Community Engagement Programs with High Artist Involvement
March 2022
This article is related to a recently completed custom research project ABA conducted on behalf of an orchestra member. Our research team is always delighted to speak with members about tailoring research projects to your organization. To learn more or submit a custom research request, simply contact your member advisor or email us at info@advisoryarts.com
Although community engagement and education work has always been a longstanding commitment for arts organizations, the pandemic has only further elucidated the importance of arts organizations in working and building connecting relationships with their communities. Traditionally many arts organizations rely on a plug-and-play model, where the organization creates the community program and artists are then siphoned into already formed programs. Although this method may be the most efficient path in starting up community programs with professional artists who already have full commitments, involved artists may not feel inherently connected or engaged to the program, leading to a lack in program impact.
In an effort to address the disconnect between the involved artist and community population that the arts organization works with, some arts organizations are finding clever ways to involve their artists more in the project timeline, whether this means inviting artists more into the conversation of developing a new community program and its goals, or even creating new roles for artists who split their time between community work and regular performing with the arts organizations.
ABA interviewed a variety of arts organizations, granting institutions, incubators, and fellowship programs to understand better how they involved their artists more intentionally in community engagement programs and other general best practices in building meaningful community engagement programs. Across our interviewees, those institutions consistently relied on artists to execute and control the artistic output while staff handled logistical organization. The biggest difference in the amount of artist involvement comes at the time of project identification, creation, and development.
As arts organizations approach a more artist-led model in creating and sustaining community engagement programs, we’ve discovered 4 trade-off questions to be mindful of. Below we outline these trade-off questions and mention key mitigation strategies arts organizations can apply to help resolve these tradeoffs:
Question 1: How should arts organizations balance the needs of artists, the community, and the organization in new community engagement programs?
Although having artists pipe in with their own interests in projects will result in more artist excitement and dedication, these interests may conflict with community needs and/or with the organization’s own strategy.
Mitigation Strategy #1: Start from the community and involve artists in these conversations.
Mitigation Strategy #2: Co-identify key community partners steeped in relevant social impact work with your artists
Mitigation Strategy #3: Determine guiding internal principles in your organization around artist-led community programs
Question 2: What can we do to make sure artists involved in community engagement have the skills to succeed?
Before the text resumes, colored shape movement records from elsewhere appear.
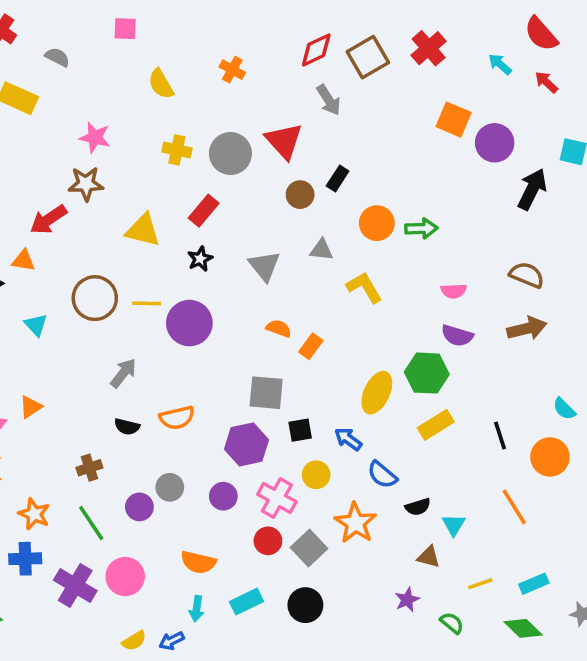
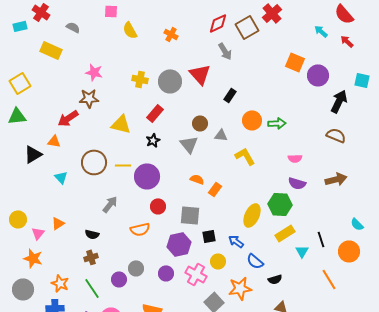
red cross: (429, 48) -> (272, 13), moved
yellow semicircle: (161, 84) -> (130, 30), moved
brown circle: (300, 195) -> (200, 123), moved
brown semicircle: (527, 275) -> (336, 135), moved
black semicircle: (127, 427) -> (92, 234), moved
orange star: (355, 523) -> (240, 288), turned 30
cyan triangle: (454, 525) -> (302, 251), moved
red circle: (268, 541) -> (158, 206), moved

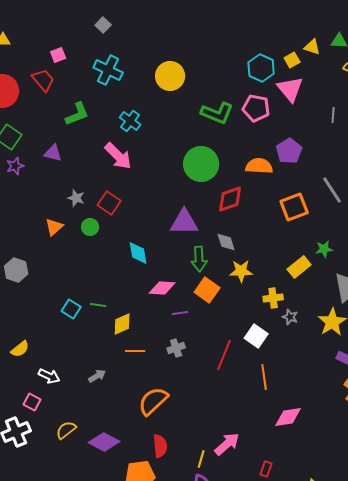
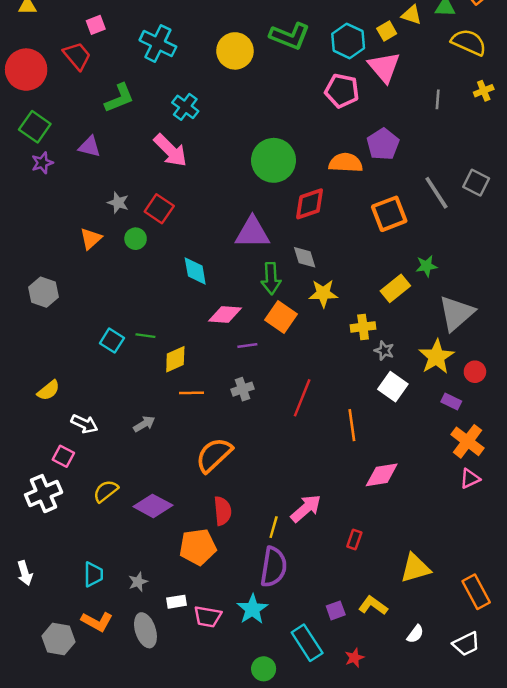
green L-shape: (217, 113) -> (290, 36), moved
white square: (256, 336) -> (393, 387), moved

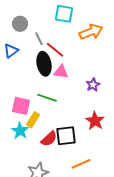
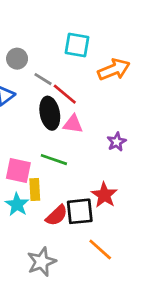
gray line: (39, 39) -> (43, 79), turned -32
yellow rectangle: (33, 120) -> (35, 190), turned -35
red star: (95, 121) -> (104, 195), moved
orange line: (81, 164) -> (100, 250), turned 66

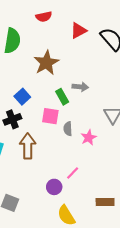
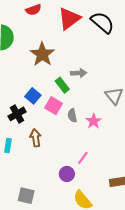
red triangle: (78, 31) -> (69, 19), size x1.4
blue square: (22, 97) -> (33, 96), moved
pink square: (50, 116) -> (54, 106), turned 30
brown arrow: (28, 146) -> (36, 138), size x0.7

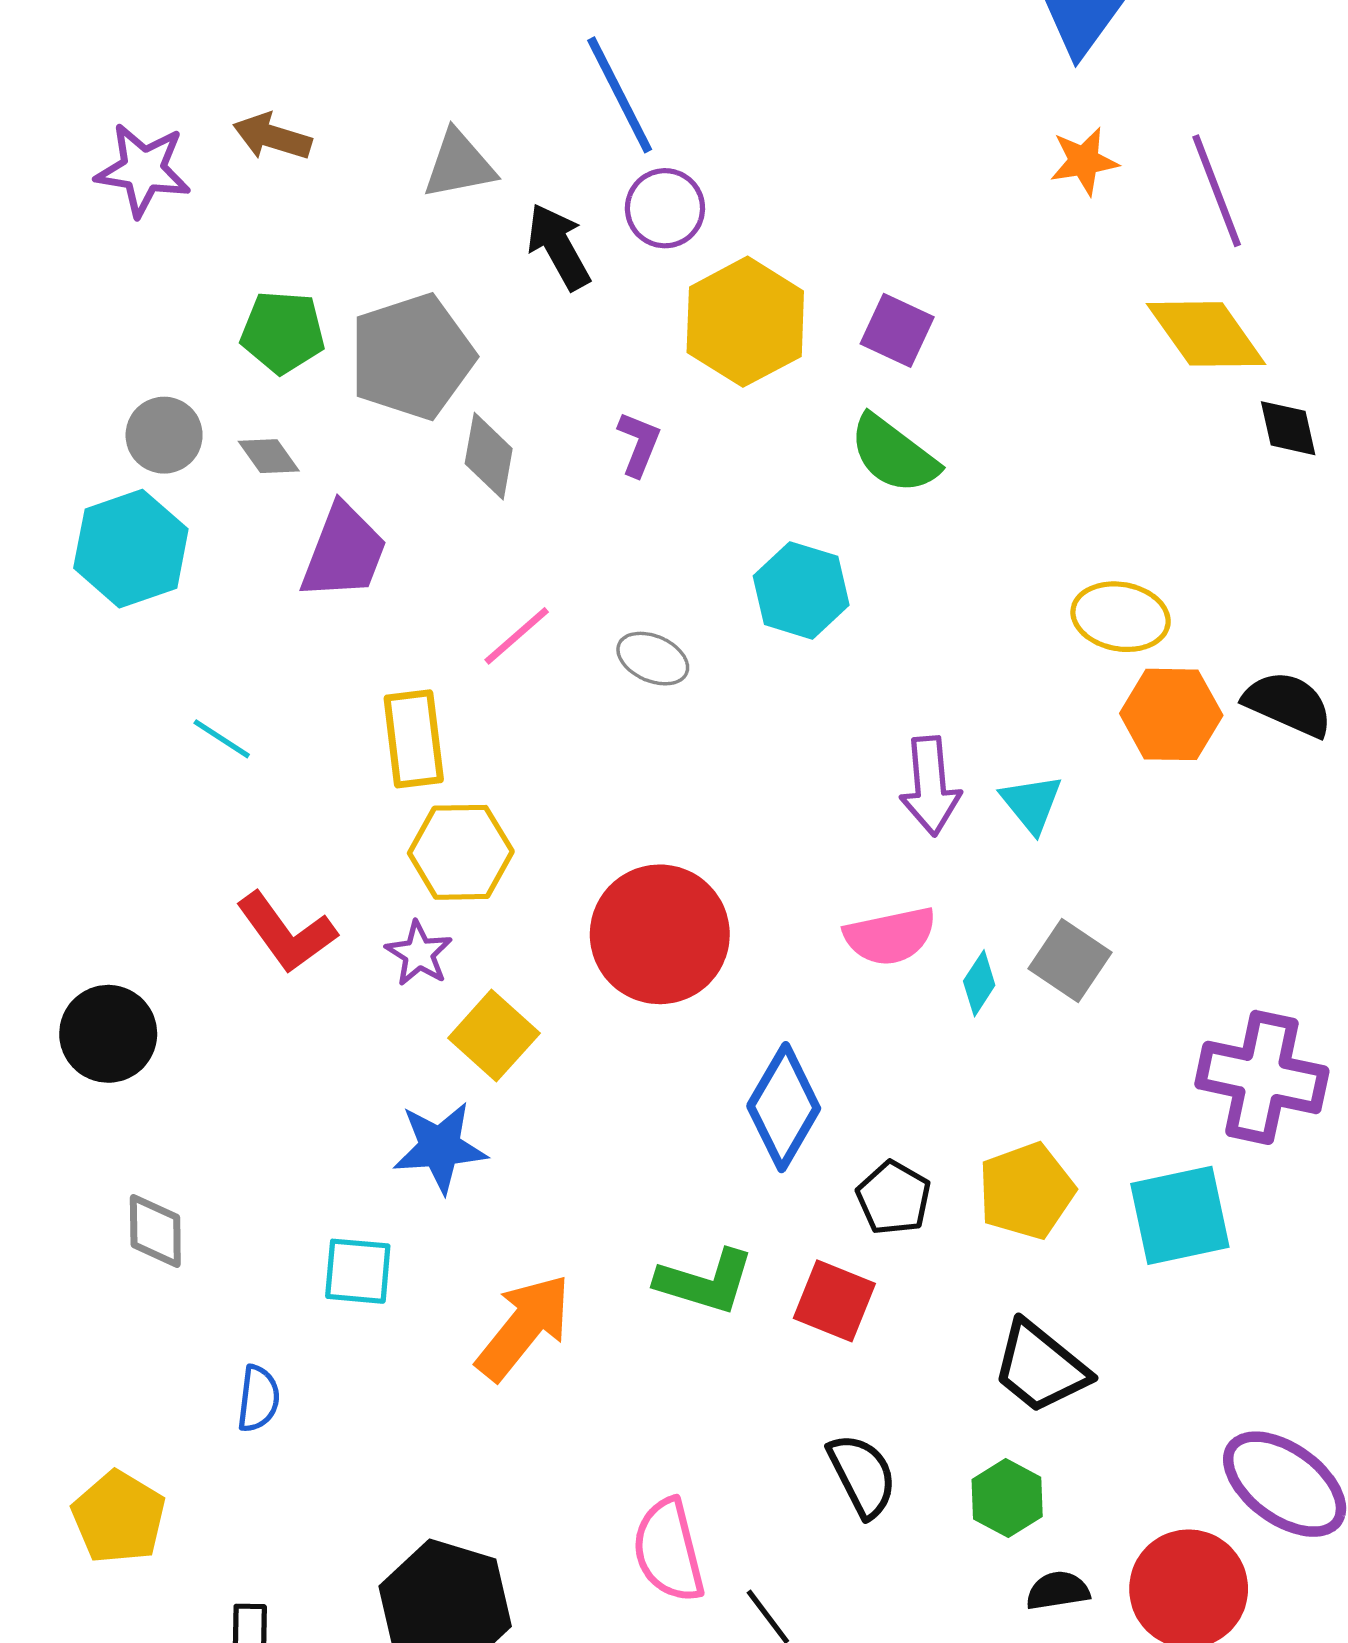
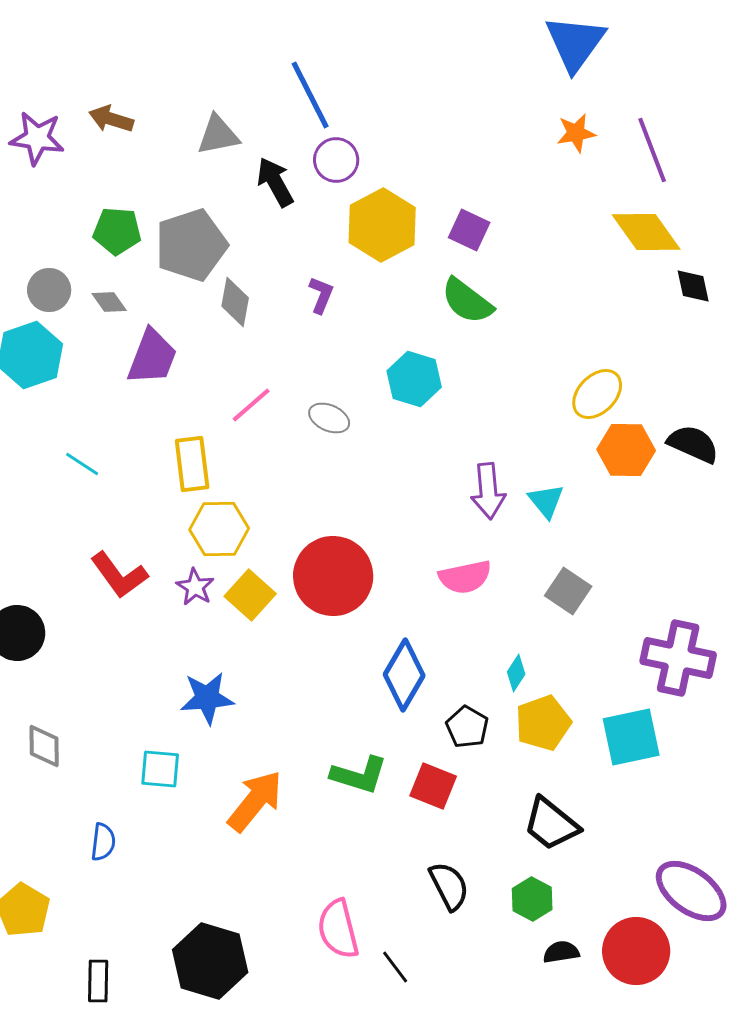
yellow ellipse: (1121, 617) -> (597, 394), turned -56
cyan diamond: (979, 983) -> (516, 673), moved
yellow square: (494, 1036) -> (250, 595), moved

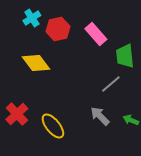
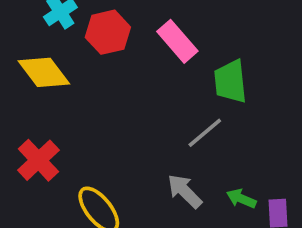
yellow diamond: (36, 63) -> (44, 72), moved
red cross: (17, 114) -> (38, 160), moved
Three distinct skillsets are required for success – artistic, organizational, and past community experience. Relatively few – if any – artists spike in all three. The more skills required, the smaller the pool of potential artists to do meaningful leadership in community programs. But the fewer skills required, the more support the organization must provide.
Mitigation Strategy #1: Choose candidates who have prior community experience and involve external support in enabling this work if needed.
Mitigation Strategy #2: Prioritize candidates on soft skills relevant to community work. Then, mature the project proposal with the artist.
Mitigation Strategy #3: Stay in continuous conversation with artists to determine areas of professional development and skill-building.
Question 3: What community engagement value proposition is most likely to excite and engage artists?
Artists often have several interests and like the flexibility to work on different projects, last but not least their normal performing schedule. They may fear that greater commitment in a community program would limit their flexibility, especially if there is no track record for this type of involvement.
Mitigation Strategy #1: Build project momentum with project champions.
Mitigation Strategy #2: Use peer discussions and artist pairings to build camaraderie for future artists who want to do the same work.
Mitigation Strategy #3: Clearly define time commitment and fairly compensate artists for their work in the community.
Question 4: How should arts organizations measure and track impact around community engagement programs?
To ensure continued funding, organizations must find simple ways to consistently track and measure the impact of the programs, and only measure metrics that will be helpful for decision-making in the long-term.
Mitigation Strategy #1: As soon as possible, define the goals and outcomes of the community work with both artists and partners, but be flexible over time.
Mitigation Strategy #2: Walk away from funders whose requests are different from what your program seeks to accomplish.